• Your instructions: From the entries that follow, extract each line holding the string "esattamente".

Start of Supplied information

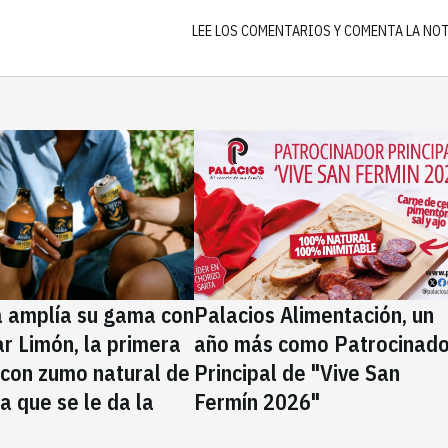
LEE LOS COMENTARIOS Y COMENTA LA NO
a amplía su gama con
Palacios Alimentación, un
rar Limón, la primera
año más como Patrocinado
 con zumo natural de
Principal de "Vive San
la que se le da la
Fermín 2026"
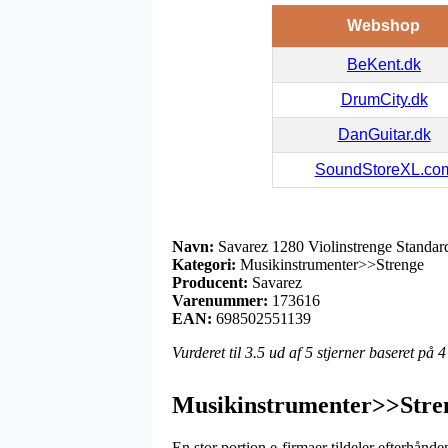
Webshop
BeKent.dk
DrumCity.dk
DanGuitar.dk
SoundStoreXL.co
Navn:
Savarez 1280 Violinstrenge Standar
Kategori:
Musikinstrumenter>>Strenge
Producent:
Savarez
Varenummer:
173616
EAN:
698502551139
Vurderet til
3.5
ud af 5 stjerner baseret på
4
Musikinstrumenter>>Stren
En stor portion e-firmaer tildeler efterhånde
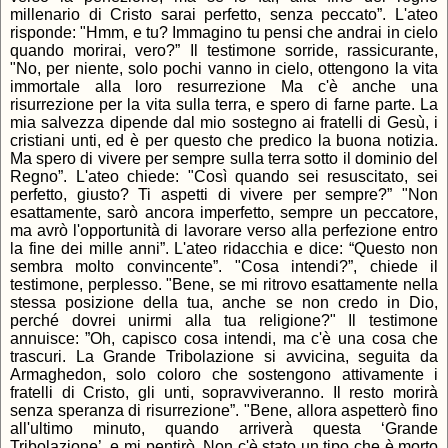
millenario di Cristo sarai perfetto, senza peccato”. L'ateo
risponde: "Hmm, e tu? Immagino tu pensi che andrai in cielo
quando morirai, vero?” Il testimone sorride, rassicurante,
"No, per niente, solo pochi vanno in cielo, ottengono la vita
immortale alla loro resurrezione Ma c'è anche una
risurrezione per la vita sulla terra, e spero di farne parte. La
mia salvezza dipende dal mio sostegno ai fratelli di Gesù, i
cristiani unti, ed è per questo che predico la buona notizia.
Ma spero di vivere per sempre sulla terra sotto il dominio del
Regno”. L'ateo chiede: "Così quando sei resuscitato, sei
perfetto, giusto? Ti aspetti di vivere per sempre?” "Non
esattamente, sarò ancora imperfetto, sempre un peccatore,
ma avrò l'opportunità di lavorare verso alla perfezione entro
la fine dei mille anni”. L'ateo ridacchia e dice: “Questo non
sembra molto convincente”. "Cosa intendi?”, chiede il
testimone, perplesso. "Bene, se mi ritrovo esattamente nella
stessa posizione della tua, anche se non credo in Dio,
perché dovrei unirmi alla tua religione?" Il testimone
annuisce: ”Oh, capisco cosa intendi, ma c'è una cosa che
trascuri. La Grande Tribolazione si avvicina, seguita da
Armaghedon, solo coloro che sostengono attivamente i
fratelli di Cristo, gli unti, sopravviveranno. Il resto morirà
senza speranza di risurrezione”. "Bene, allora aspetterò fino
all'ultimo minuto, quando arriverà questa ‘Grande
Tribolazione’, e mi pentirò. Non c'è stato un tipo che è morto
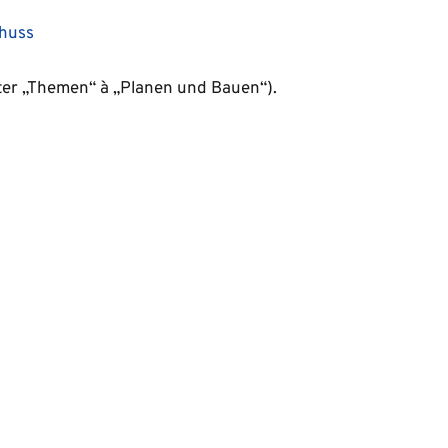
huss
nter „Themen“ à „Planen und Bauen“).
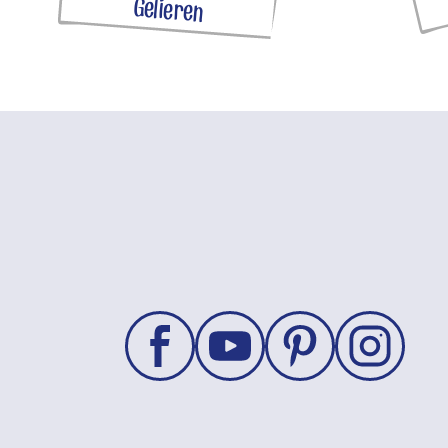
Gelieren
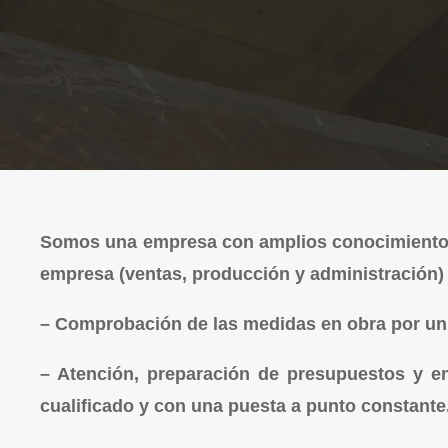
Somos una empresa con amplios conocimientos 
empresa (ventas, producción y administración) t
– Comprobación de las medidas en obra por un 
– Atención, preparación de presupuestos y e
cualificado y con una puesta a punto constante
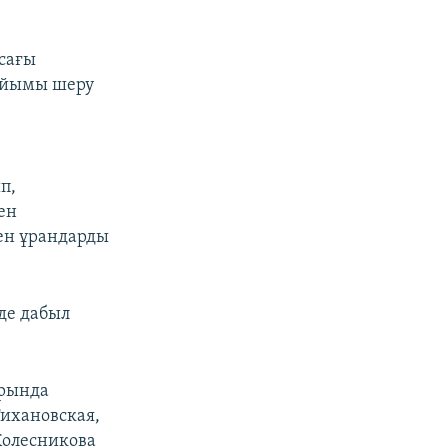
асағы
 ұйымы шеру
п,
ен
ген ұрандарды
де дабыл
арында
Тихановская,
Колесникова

End of Supplied information

• Exercise response:
esattamente, sarò ancora imperfetto, sempre un peccatore,
testimone, perplesso. "Bene, se mi ritrovo esattamente nella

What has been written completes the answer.